Depuis le torpillage du Lusitania, l’intensification de la guerre sous-marine et la menace d’alliance de l'Allemagne avec le Mexique ont fini par convaincre le gouvernement de Washington. Il faut aussi remarquer que malgré leur protestation de neutralité, les Etats-Unis étaient devenus, pour ainsi dire, les principaux fournisseurs des Alliés en nourriture, en matières premières et en munitions.
Le Président Wilson a autorisé les banques américaines à prêter 2 milliards de dollars à l'Angleterre et à la France pour financer leur effort de guerre. En même temps, le chef d’Etat américain a rejeté la demande de ses très nombreux concitoyens d’origine germanique d’imposer un embargo sur les livraisons d’armes aux Alliés. La neutralité des Etats-Unis devenait de pure forme. Le Premier ministre britannique, David Lloyd George, salue l’entrée en guerre des Etats-Unis en déclarant : "L’Amérique vient de faire un grand pas vers l’accession au rang de puissance mondiale."
Le 18 mai, le Congrès ordonne la conscription de tous les Américains de sexe masculin âgés de 21 à 30 ans. Ils seront dix millions d’hommes à être ainsi recensés. Rapidement, les emprunts de guerre font recette. En six mois, ils rapporteront 4,6 milliards de dollars. Pour assurer une bonne promotion de ces emprunts, le secrétaire au Trésor William McAdoo demande l’aide de célébrités. Des artistes aussi populaires que Mary Pickford et Douglas Fairbanks apportent leur contribution sous le crépitement des flashes des photographes.
Pershing vs. MacArthur : deux méthodes pour l’armée américaine en guerre
Un mois après l’entrée en guerre des Etats-Unis, le président Wilson annonce que le général Pershing commandera le corps expéditionnaire américain en Europe. Il a 57 ans. Ce francophone est officier de cavalerie et il est devenu général de brigade à seulement 41 ans.
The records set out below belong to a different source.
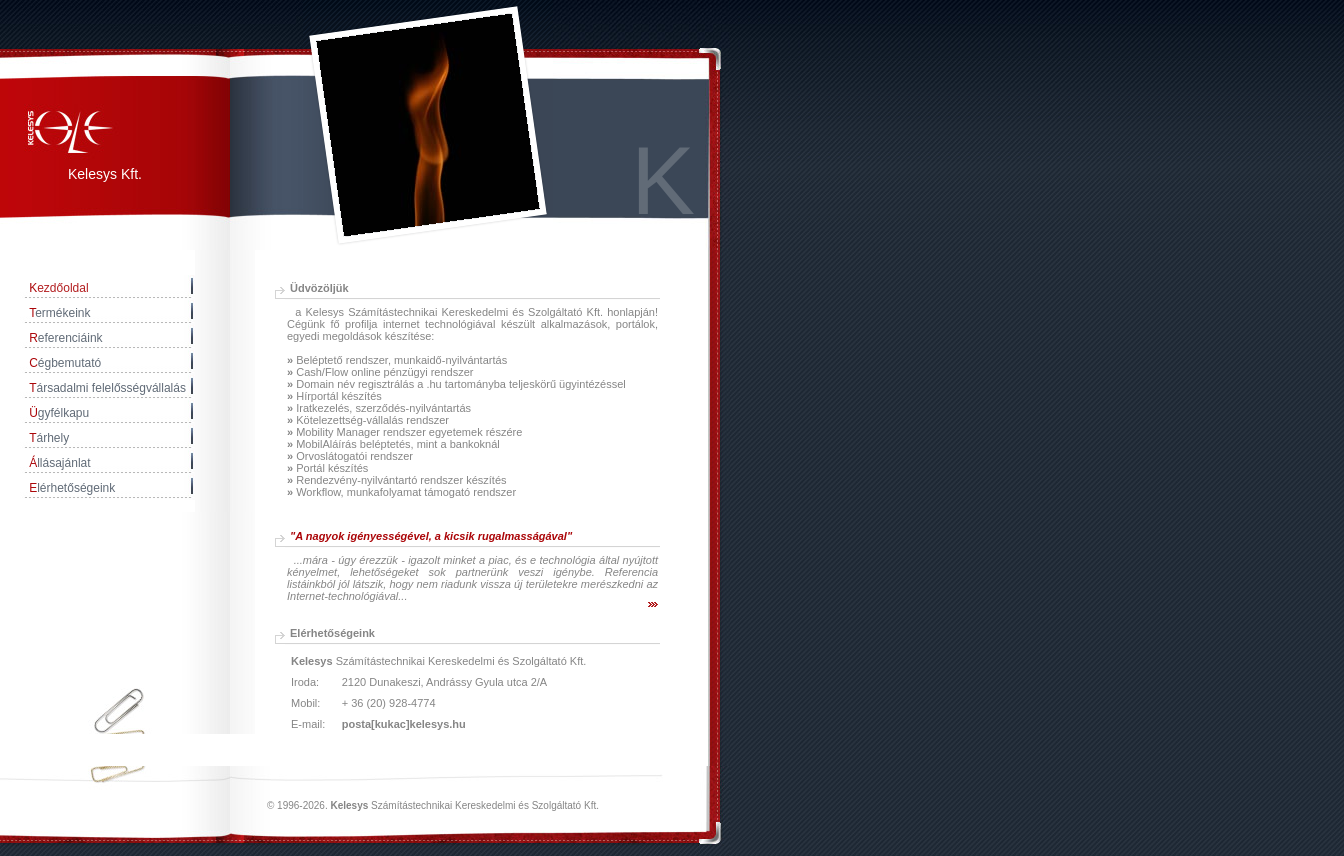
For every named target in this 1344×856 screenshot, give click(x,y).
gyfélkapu (59, 413)
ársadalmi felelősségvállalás (107, 388)
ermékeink (59, 313)
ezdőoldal (58, 288)
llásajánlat (59, 463)
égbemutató (65, 363)
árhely (49, 438)
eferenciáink (65, 338)
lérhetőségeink (72, 488)
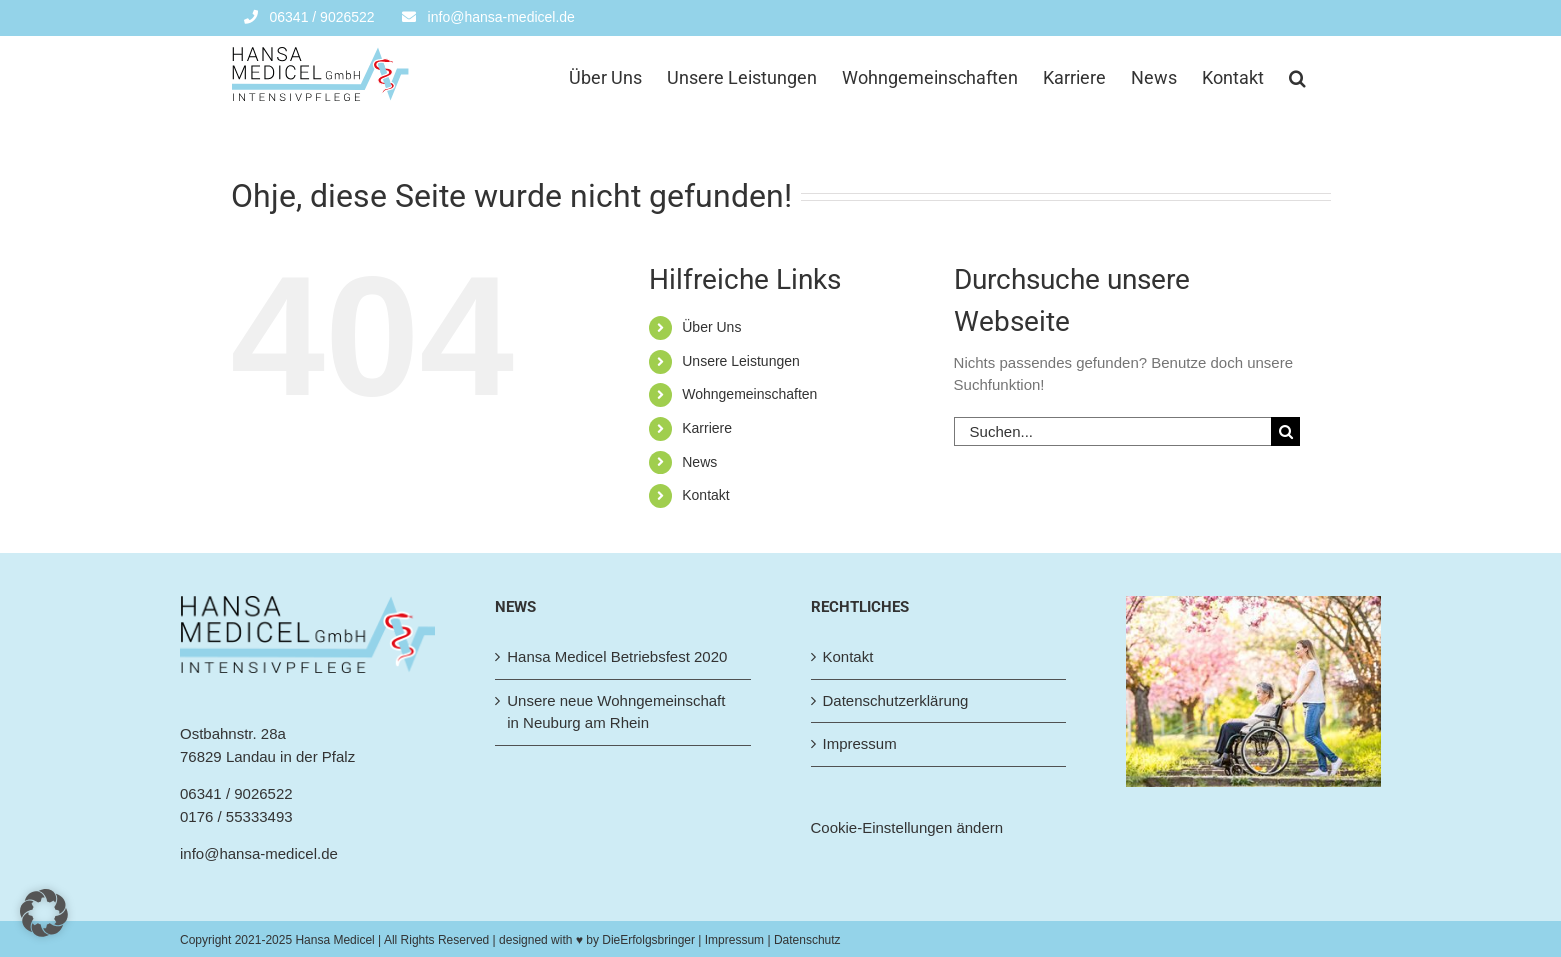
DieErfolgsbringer (648, 940)
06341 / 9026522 (236, 793)
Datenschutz (807, 940)
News (699, 462)
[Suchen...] (1113, 431)
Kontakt (705, 495)
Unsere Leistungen (741, 361)
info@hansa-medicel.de (259, 853)
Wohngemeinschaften (749, 394)
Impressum (860, 743)
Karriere (707, 428)
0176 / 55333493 (236, 816)
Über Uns (711, 327)
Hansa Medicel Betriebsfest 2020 (617, 656)
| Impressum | (734, 940)
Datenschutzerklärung (896, 700)
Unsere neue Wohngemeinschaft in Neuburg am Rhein (616, 712)
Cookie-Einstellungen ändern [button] (907, 827)
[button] (1297, 76)
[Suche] (1285, 431)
Il a participé à plusieurs engagements contre les Indiens (notamment contre le chef Geronimo), il a servi à Cuba pendant la guerre hispano-américaine et aux Philippines. Puis, il est devenu Attaché militaire à l’ambassade américaine au Japon au moment de la guerre de 1905 contre la Russie.
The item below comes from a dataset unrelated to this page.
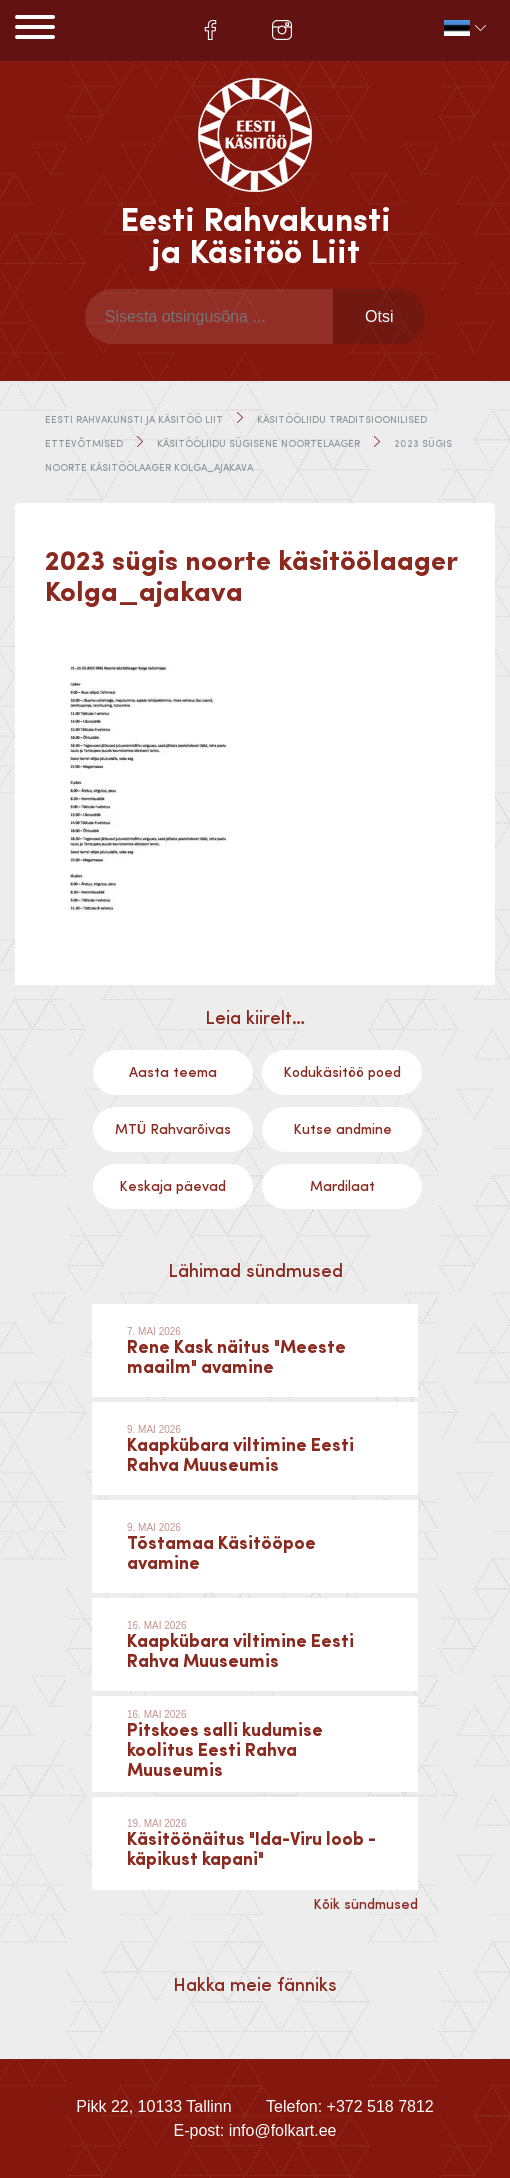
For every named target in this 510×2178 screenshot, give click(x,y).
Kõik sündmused (365, 1905)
En 1915, il a participé au raid contre le révolutionnaire mexicain Pancho Villa. Sa nomination à la tête des troupes américaines sur le front français est un défi. Il n’avait participé qu’à des opérations ponctuelles de contre-guerilla ou de pacification. Pershing va être obligé de prendre part à un conflit dont l’ampleur est sans précédent.
Les chefs militaires européens les plus expérimentés ont déjà dû remettre en cause tout ce qu’ils croyaient savoir de la guerre. Le général américain devra créer de toute pièce une armée de masse capable d’affronter les conditions d’un conflit total et d’une dimension inédite.
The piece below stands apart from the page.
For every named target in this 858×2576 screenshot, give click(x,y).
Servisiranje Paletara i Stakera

Il sait qu’il va devoir compter avec les lenteurs administratives. Il lui sera impossible d’engager les forces américaines rapidement et de manière significative. Mais il est bien décidé à prendre le temps nécessaire pour bâtir l’armée qu’il veut, capable de tenir son rôle autonome au sein de la coalition alliée.
En même temps que Pershing prépare ses troupes, un jeune commandant de 36 ans, Douglas MacArthur est appelé à organiser la campagne nationale en faveur de la conscription. MacArthur est sorti major de West-Point. Il a, lui aussi, été envoyé en mission au Mexique en 1915 avant d’être affecté à l’état-major de l’US Army. Contrairement à Pershing, il pense que l’armée en cours de constitution devrait être aussi composée de divisions de la Garde Nationale, c’est à dire les troupes de réserve. Après avoir convaincu le président Wilson, il obtient de réunir les effectifs des gardes de plusieurs Etats en une seule unité. 26 Etats sont mis à contribution. Macarthur s’en explique : "La participation s’étendra donc sur tout le pays comme un arc en ciel."
Il est promu colonel et commandant en chef en second de cette division, baptisée Rainbow, "Arc en ciel" en français. Il va entraîner ses hommes et n’arrivera en France que quatre mois après les troupes de Pershing.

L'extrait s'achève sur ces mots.